What to do – Copy every entry below exactly as it appears, leaving out the images.

^^^^^^^^^^^^^^^^

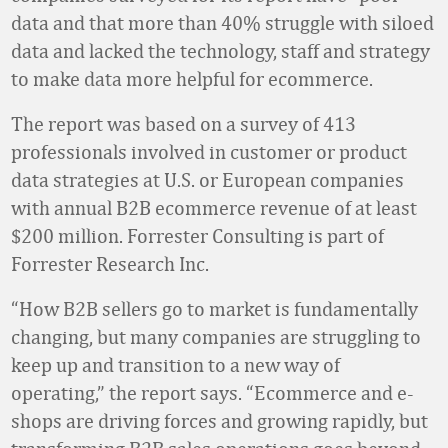
data and that more than 40% struggle with siloed
data and lacked the technology, staff and strategy
to make data more helpful for ecommerce.
The report was based on a survey of 413
professionals involved in customer or product
data strategies at U.S. or European companies
with annual B2B ecommerce revenue of at least
$200 million. Forrester Consulting is part of
Forrester Research Inc.
“How B2B sellers go to market is fundamentally
changing, but many companies are struggling to
keep up and transition to a new way of
operating,” the report says. “Ecommerce and e-
shops are driving forces and growing rapidly, but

^^^^^^^^^^^^^^^^

Written solution –
data and that more than 40% struggle with siloed
data and lacked the technology, staff and strategy
to make data more helpful for ecommerce.
The report was based on a survey of 413
professionals involved in customer or product
data strategies at U.S. or European companies
with annual B2B ecommerce revenue of at least
$200 million. Forrester Consulting is part of
Forrester Research Inc.
“How B2B sellers go to market is fundamentally
changing, but many companies are struggling to
keep up and transition to a new way of
operating,” the report says. “Ecommerce and e-
shops are driving forces and growing rapidly, but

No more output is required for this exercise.